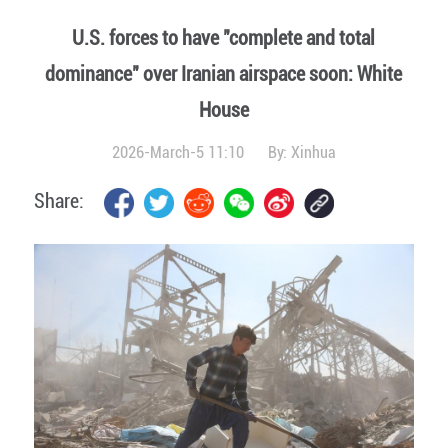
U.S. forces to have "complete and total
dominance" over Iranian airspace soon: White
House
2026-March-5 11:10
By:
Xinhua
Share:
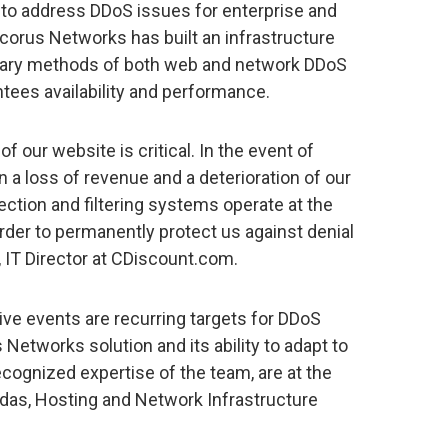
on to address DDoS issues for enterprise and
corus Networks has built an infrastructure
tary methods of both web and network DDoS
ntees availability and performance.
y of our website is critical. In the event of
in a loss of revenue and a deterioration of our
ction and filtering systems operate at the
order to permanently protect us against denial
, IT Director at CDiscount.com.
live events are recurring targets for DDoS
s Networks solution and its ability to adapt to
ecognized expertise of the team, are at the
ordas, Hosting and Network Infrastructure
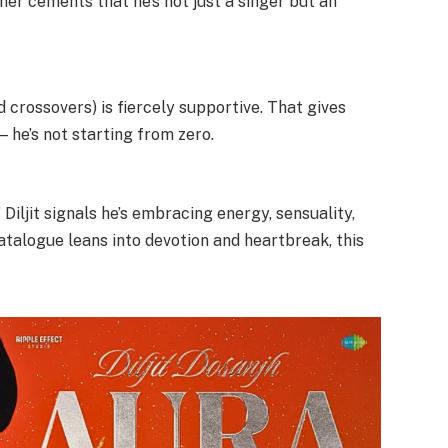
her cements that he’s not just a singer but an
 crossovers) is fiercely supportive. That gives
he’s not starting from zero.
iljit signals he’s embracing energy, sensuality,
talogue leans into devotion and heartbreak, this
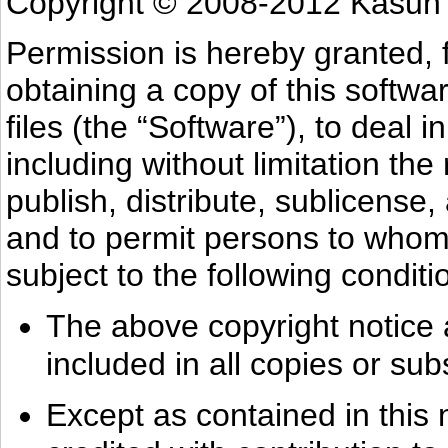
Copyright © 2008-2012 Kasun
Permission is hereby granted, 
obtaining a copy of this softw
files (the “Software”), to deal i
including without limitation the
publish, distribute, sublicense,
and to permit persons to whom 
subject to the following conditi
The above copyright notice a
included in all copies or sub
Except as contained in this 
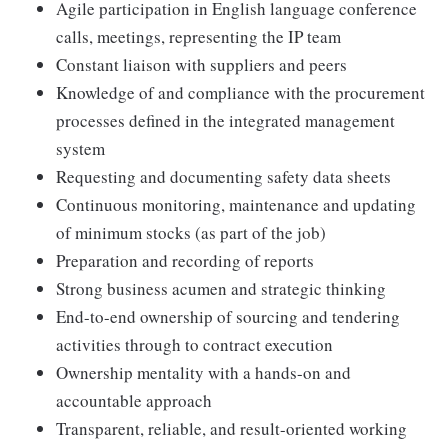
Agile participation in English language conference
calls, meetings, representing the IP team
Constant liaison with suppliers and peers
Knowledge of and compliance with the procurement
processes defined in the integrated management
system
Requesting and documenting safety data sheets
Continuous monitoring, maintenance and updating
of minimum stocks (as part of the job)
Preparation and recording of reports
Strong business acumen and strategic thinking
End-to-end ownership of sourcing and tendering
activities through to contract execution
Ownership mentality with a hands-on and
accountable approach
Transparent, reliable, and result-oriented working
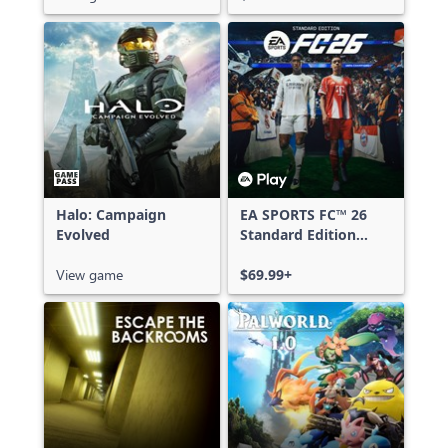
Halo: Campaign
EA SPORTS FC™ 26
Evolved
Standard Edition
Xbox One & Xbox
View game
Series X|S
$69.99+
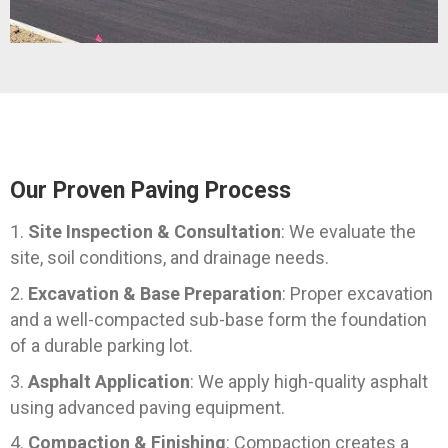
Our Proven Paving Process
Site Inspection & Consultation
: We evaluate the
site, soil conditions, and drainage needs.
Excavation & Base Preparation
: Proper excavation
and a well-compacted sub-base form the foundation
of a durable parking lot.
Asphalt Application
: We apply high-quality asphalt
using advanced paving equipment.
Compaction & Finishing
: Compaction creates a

* * *

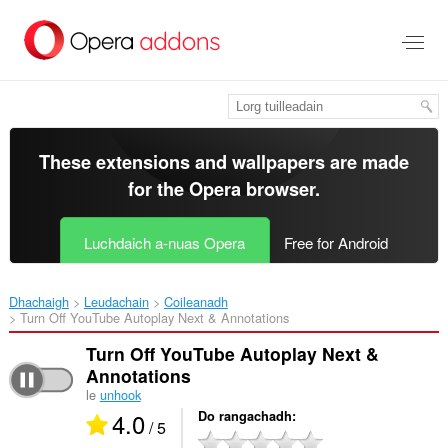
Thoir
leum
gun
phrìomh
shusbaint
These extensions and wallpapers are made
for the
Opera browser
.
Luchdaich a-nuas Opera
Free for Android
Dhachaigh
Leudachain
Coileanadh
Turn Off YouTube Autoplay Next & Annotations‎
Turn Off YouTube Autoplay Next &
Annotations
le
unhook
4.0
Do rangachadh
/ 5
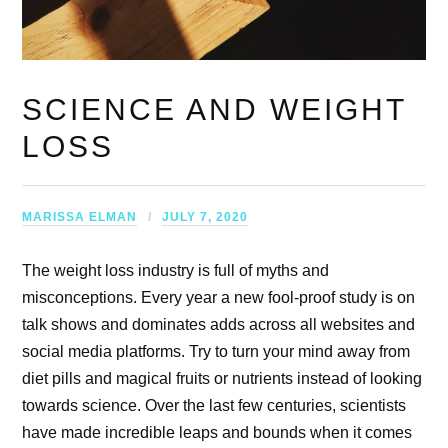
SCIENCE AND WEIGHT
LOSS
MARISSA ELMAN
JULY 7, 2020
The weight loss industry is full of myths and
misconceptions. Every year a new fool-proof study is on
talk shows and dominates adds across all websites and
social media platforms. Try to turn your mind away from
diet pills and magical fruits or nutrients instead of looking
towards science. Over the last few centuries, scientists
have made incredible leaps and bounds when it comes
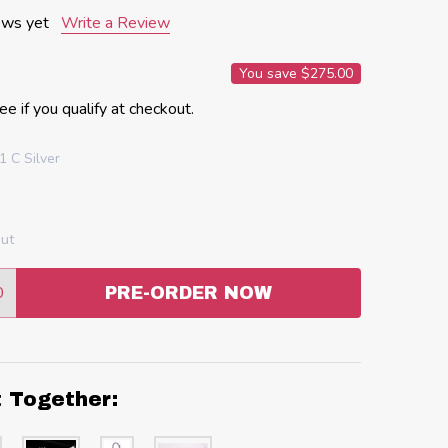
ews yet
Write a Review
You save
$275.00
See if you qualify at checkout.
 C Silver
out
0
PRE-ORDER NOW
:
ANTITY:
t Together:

◆ **TASK REQUIREMENTS**: From the records above, transcribe exactly the lines starting at the one containing "s Networks solution" and ending at the one containing "and to permit persons to whom". Skip the pictures.

◆ **REPLY TO THE TASK**:
s Networks solution and its ability to adapt to
ecognized expertise of the team, are at the
ordas, Hosting and Network Infrastructure
her cements that he’s not just a singer but an
 crossovers) is fiercely supportive. That gives
he’s not starting from zero.
iljit signals he’s embracing energy, sensuality,
talogue leans into devotion and heartbreak, this
Copyright © 2008-2012 Kasun
Permission is hereby granted, 
obtaining a copy of this softw
files (the “Software”), to deal i
including without limitation the
publish, distribute, sublicense,
and to permit persons to whom 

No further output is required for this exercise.